Esto no quiere decir que Chernobyl, la miniserie, no tenga muchos detalles de verosimilitud sobre el accidente nuclear de Chernóbil. La escena en la que unos conscriptos tienen apenas noventa segundos para arrojar los restos radiactivos del techo del reactor al suelo es tan sobrecogedora como debió serlo para los verdaderos protagonistas hace tres décadas.
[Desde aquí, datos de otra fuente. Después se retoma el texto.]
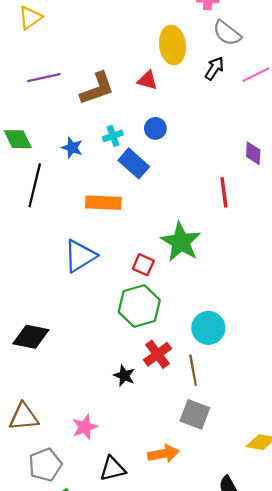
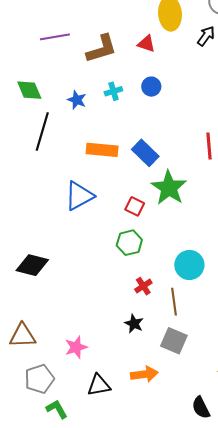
blue rectangle: (134, 163) -> (145, 153), moved
green hexagon: (139, 306) -> (129, 243), size x0.7
red cross: (157, 354) -> (143, 286), size x0.7
black star: (124, 376) -> (134, 324), moved

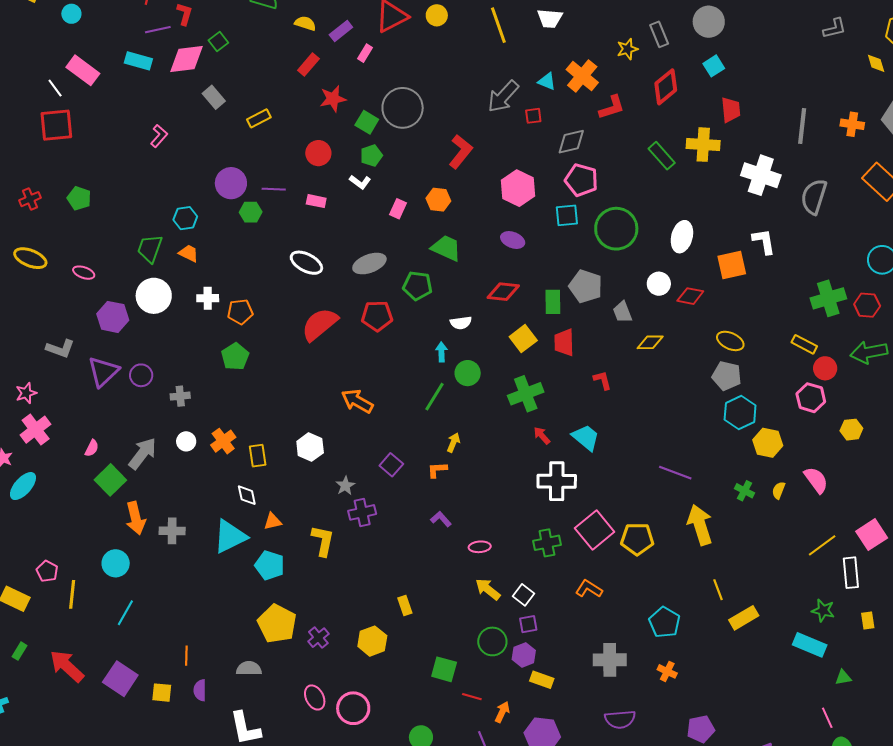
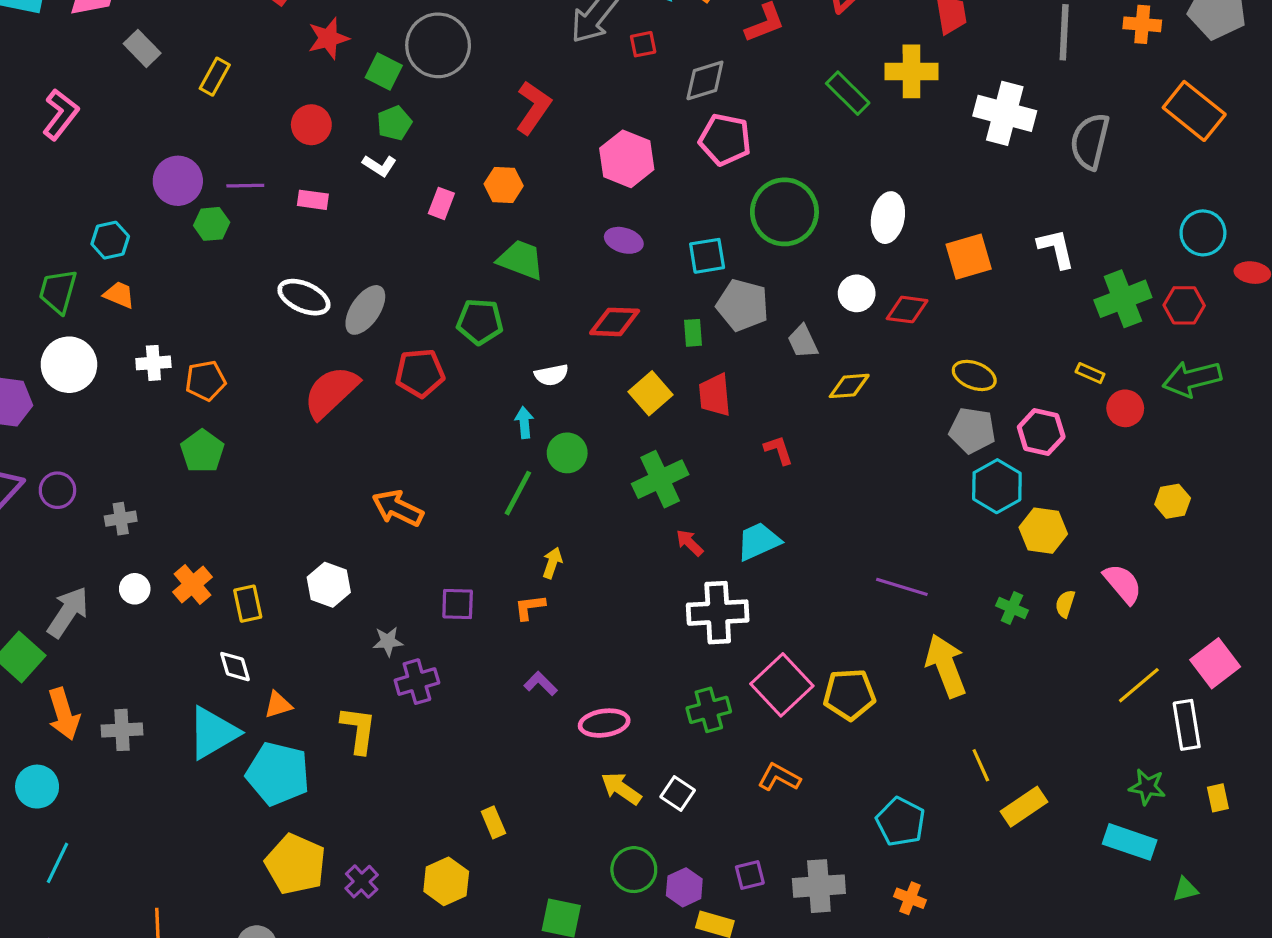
yellow rectangle: (259, 118) -> (215, 77), turned -30
pink L-shape: (159, 136) -> (61, 114), size x1.4
cyan square: (567, 215) -> (707, 256), moved
white L-shape: (764, 241) -> (1056, 248), moved
gray ellipse: (369, 264) -> (365, 310), moved, turned -32
green rectangle: (553, 302) -> (693, 333), size x0.7
yellow rectangle: (804, 344) -> (1090, 373), size x0.7
pink hexagon: (811, 398) -> (1041, 432), moved
cyan trapezoid: (586, 438) -> (758, 541), turned -60
purple square: (391, 465) -> (458, 604), turned -35
gray star: (345, 486) -> (388, 641), turned 30
pink ellipse: (480, 547) -> (604, 723), size x1.4
cyan pentagon: (270, 565) -> (278, 774), size x1.4
purple square: (528, 624) -> (750, 875), moved

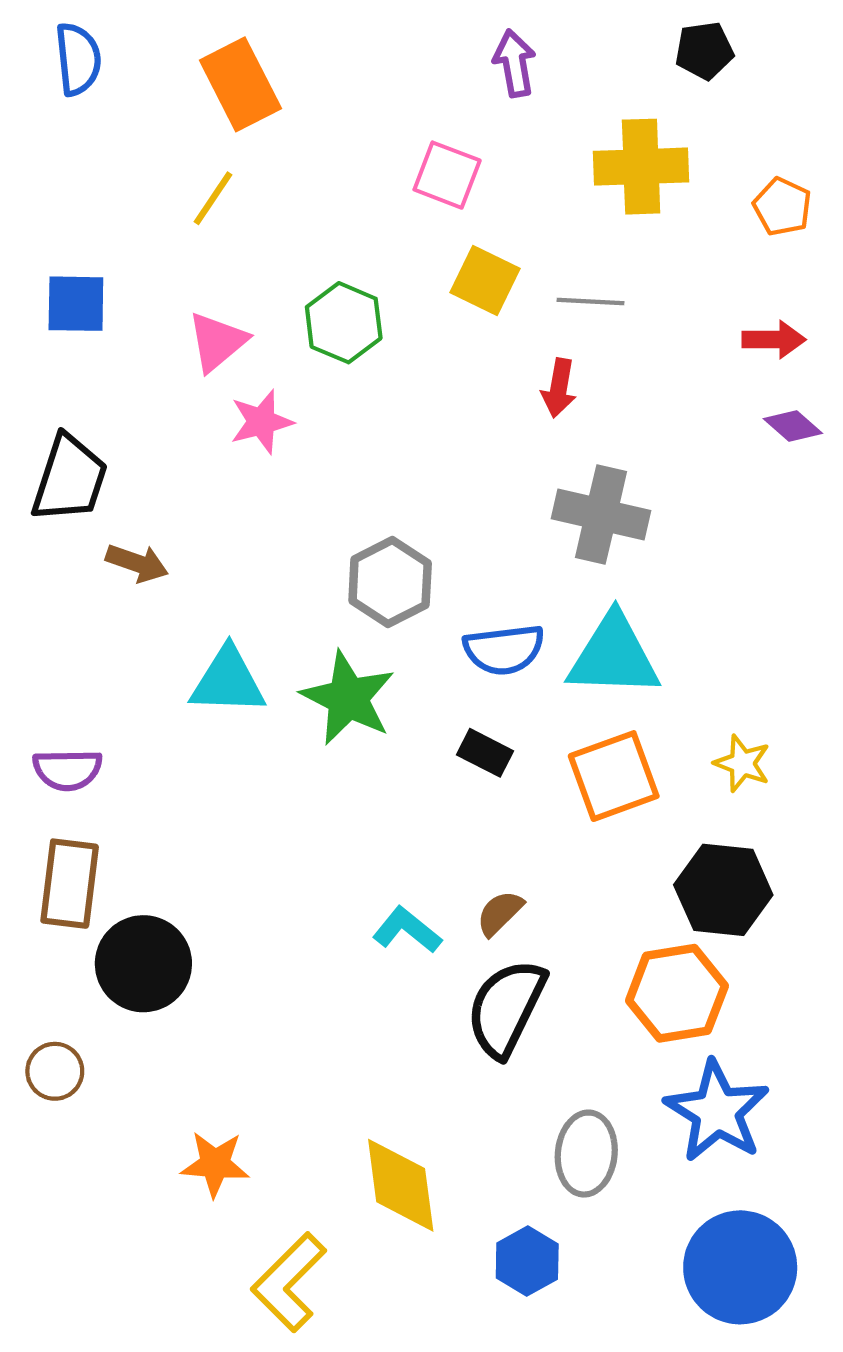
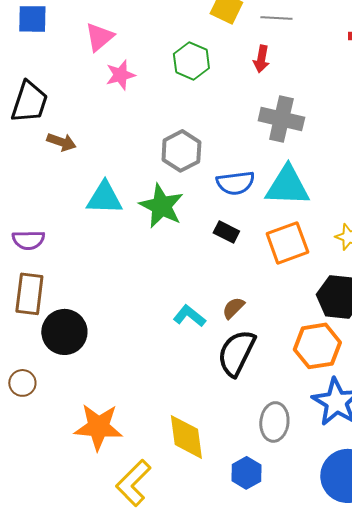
green hexagon: (344, 323) -> (191, 61), moved
orange star: (215, 1164) -> (98, 427), size x1.5

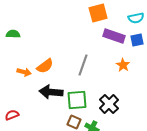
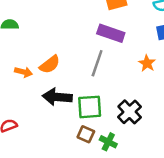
purple rectangle: (114, 36) -> (111, 33), moved

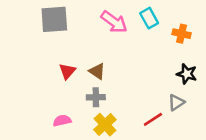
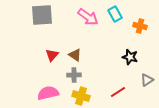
black star: (187, 74) -> (130, 57), moved
gray triangle: (176, 102) -> (147, 80), moved
pink semicircle: (62, 121) -> (48, 93), size x1.5
yellow cross: (105, 125) -> (81, 96), turned -30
La sala de control de la unidad 4 ha sido recreada en la pantalla con total fidelidad, desde los diales de las barras de control situados en las paredes hasta los guardapolvos blancos y las cofias usadas por los operadores (hace cinco años, cuando visité la sala de control de la unidad 3, adyacente, tuve que ponerme el mismo atuendo extraño, que parecía más propio de un panadero que de un operario de planta nuclear.)
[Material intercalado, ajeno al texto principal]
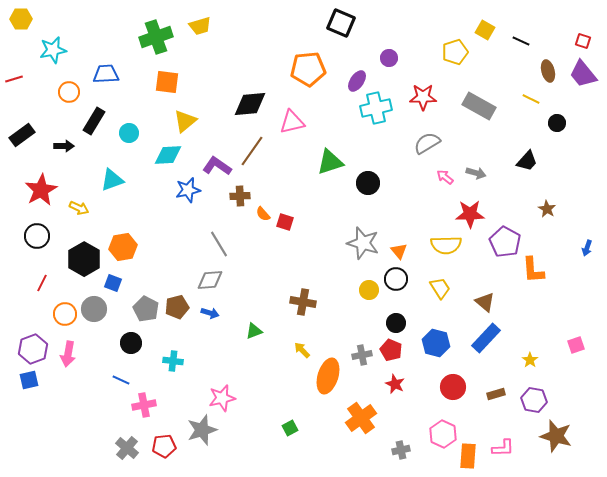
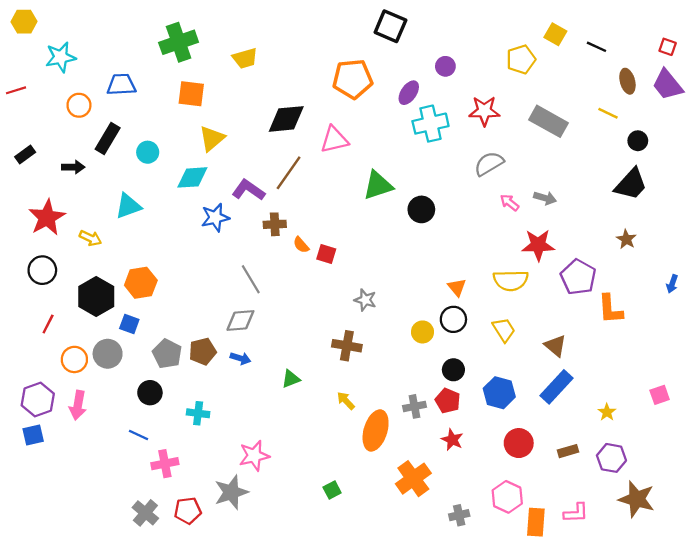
yellow trapezoid: (200, 26) -> (245, 58), moved
black rectangle: (22, 135) -> (25, 154), size x0.7
black trapezoid: (527, 161) -> (631, 184), moved, size x1.4
gray star: (363, 243) -> (365, 300), moved, size x0.6

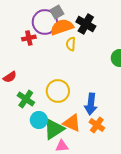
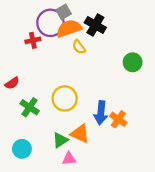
yellow semicircle: (71, 44) -> (79, 47), turned -40
cyan circle: (39, 120) -> (22, 149), moved
orange cross: (97, 125) -> (118, 119), moved
green triangle: (54, 129) -> (60, 140), size x0.7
Quien no sepa mucho de lo que pasó en Chernóbil quedará perdonado si después de ver la serie se queda con la idea de que toda la respuesta ante el incidente y la posterior limpieza del reactor y las zonas aledañas estuvo en manos de apenas dos personas, Valery Legasov (Jared Harris) y Boris Shcherbina (Stellan Skarsgard), con la ayuda de una tercera, la valiente Ulana Khomyuk (interpretada por Emily Watson).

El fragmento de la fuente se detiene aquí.